突然ですが、『論語』と聞いて皆さんは、どんなイメージがありますか?

学校でも学ぶので、“道徳性の高い立派な学問”という印象があるかもしれません。

しかし、日本人は、この論語のイメージによって、“本当の中国人の姿”を誤解しやすい傾向があります。

論語などの中国古典には書かれていない『中国人の価値観』とは何なのか?

これを知る糸口として、今回は、“中国人が日本人をどう見ているか?”について書き綴っていこうと思います。


中国人は日本をどう見ているか?

私が日本に居ながらにして一番驚くことは、日本人の『中国人観』です。

恐らく親中、媚中と呼ぶに相応しい人が、
「中国人は非常に心が広い寛大な民族で、懐も深く大らかで、道徳心が高く、信用を大事にする」
というような言葉を耳にします。

このような中国人観を聞く度に驚くと共に、
「果たして、この人は中国人のことをどこまで知っているのだろうか」
と疑問に感じざるを得ません。

というのも、日本と同じく脅威と感じている、中国人の実態をつぶさに見ざるを得なかった台湾からすれば、日本人の中国人観は全てにおいて正反対に映っています。

そこで、中国人を知るためには、
「中国人が日本をどう見ているのか」
を知ることが、一つの大きな手がかりになります。

その対日観を比べてみれば、中国人と台湾人の違いもよく分かるはずです。

『中国人から見た日本人観』は、主に次の3つの要素から成り立っています。

(1)日本に対して優越感を抱いている
中国は国の名前の通り、自分たちが世界の中心と考えている国で、
「自分たちこそ4000年の歴史を持ち、中華文化という最も優れた文化を持っている国だ」
と考えています。

ですので、中国人はよく、
「日本文化は所詮、中華文化の亜流にすぎない」
と言います。

日本の漢字にしても、中国から伝わってきたものだということで、日本に対しては文化的、民族的な優越感を常に抱いています。

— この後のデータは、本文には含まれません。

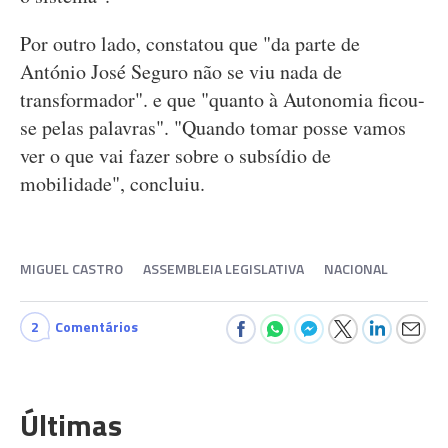
Por outro lado, constatou que "da parte de
António José Seguro não se viu nada de
transformador". e que "quanto à Autonomia ficou-
se pelas palavras". "Quando tomar posse vamos
ver o que vai fazer sobre o subsídio de
mobilidade", concluiu.
MIGUEL CASTRO
ASSEMBLEIA LEGISLATIVA
NACIONAL
2
Comentários
Últimas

このような考え方は国の方針にも反映され、国際舞台のあらゆる場面において、日本には中国以上の発言権を与えないよう常に企図しています。

特に、日本が国連の安全保障理事会のメンバーに加入することは、中国の優位性を脅かすものであり、絶対に容認できないという考えです。

自分たちこそが世界の中心であると考える中国は、日本に対しても絶対的優位に立たなければならないと考え、それこそが対日観の原点になっているのです。

(2)日本に対して劣等感を抱いている
自分たちこそ世界の中心と考えている中国が、なぜ日本に対して劣等感を抱いているのか?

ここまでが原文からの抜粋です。